Mechanical metamaterials enable unconventional and programmable mechanical responses through structural design rather than material composition. In this work, we introduce a multistable mechanical metamaterial that exhibits a toggleable stiffness effect, where the effective shear stiffness switches discretely between stable configurations. The mechanical analysis of surrogate beam models of the unit cell reveal that this behavior originates from the rotation transmitted by the support beams to the curved beam, which governs the balance between bending and axial deformation. The stiffness ratio between the two states of the unit cell can be tuned by varying the slenderness of the support beams or by incorporating localized hinges that modulate rotational transfer. Experiments on 3D-printed prototypes validate the numerical predictions, confirming consistent stiffness toggling across different geometries. Finally, we demonstrate a monolithic soft clutch that leverages this effect to achieve programmable, stepwise stiffness modulation.
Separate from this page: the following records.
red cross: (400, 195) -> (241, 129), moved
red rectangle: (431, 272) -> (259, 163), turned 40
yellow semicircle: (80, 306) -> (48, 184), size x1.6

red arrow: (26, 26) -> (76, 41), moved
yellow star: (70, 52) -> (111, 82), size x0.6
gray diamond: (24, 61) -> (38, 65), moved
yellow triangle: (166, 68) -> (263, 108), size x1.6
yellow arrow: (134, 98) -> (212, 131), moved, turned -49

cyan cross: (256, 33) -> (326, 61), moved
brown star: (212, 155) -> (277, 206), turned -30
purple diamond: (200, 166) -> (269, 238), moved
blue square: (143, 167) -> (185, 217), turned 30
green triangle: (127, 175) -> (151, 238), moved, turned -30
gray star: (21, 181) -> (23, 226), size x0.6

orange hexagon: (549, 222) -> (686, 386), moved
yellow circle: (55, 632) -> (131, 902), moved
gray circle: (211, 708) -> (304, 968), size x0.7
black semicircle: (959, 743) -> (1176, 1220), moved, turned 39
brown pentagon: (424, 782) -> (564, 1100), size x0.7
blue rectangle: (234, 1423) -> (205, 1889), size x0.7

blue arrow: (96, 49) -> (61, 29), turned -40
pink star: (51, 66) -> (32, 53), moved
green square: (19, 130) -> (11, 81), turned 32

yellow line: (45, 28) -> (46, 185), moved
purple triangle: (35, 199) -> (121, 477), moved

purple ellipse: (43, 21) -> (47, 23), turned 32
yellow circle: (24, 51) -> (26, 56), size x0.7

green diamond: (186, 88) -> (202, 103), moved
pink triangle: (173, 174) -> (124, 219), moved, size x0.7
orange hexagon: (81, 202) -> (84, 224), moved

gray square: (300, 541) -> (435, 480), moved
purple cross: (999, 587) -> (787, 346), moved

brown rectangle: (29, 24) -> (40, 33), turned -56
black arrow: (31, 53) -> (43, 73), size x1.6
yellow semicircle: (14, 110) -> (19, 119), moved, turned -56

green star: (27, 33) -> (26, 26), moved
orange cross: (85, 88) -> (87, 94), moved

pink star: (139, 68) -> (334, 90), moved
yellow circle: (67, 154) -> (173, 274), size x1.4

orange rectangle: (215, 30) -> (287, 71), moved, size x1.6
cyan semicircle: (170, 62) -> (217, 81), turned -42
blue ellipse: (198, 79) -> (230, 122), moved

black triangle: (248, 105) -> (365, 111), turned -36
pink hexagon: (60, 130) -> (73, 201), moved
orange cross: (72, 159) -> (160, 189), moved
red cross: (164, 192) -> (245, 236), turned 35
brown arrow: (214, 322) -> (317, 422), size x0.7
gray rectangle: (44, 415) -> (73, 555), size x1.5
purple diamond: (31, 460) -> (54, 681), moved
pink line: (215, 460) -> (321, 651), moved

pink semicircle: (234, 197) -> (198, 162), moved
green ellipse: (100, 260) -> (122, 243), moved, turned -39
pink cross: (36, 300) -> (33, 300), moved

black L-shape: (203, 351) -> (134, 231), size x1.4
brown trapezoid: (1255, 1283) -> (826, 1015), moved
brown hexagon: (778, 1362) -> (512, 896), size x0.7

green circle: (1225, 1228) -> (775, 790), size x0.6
This work establishes a design strategy for toggleable stiffness using multistable metamaterials, paving the way for adaptive, lightweight, and autonomous systems in soft robotics and smart structures.

Paper Structure

This paper contains 12 sections, 4 equations, 6 figures.

Figures (6)

  • Figure 1: Conceptual sketch of the toggling stiffness. Geometry of the unit cell in State 0 (a) and State 1 (b) when a tensile force is applied and its nonlinear force-displacement behaviour. c) Difference in stiffness between the two states under a shear load. 3D printed bistable unit cell in State 0 (d) and State 1 (e).
  • Figure 2: Results from Model A. (A) Deformations for State 0 and State 1 under isolated horizontal force $F$, isolated bending moment $M$, and the combined load case. (B) Parameter sweep showing the stiffness ratio between states as a function of the applied bending moment $M$.
  • Figure 3: Results from Model B. a) Model of the unit cell in the beam analysis. b) Variation of the stiffness ratio with the slenderness of the support beams in the case of no hinge, bottom hinge and top hinge. c) Deformation patterns for State 0 and State 1 at representative slenderness values ($s = 0.1$, $s = 0.3$, $s = 0.8$) for all hinge configurations.
  • Figure 4: Mechanical characterization of two-cell metamaterials (support beam slenderness $s=0.7$) with the standard unit cell (a) and with hinges, at the bottom (b) and at the top (c). Stiffness ratios are $\eta=0.5$ for the bottom hinge design, $\eta=0.6$ for no hinge, and $\eta=0.7$ for the top hinge design.
  • Figure 5: Comparison of the experimental results (left column) and the numerical simulations (right column) of two-cell metamaterials with different dimensions of the support beams.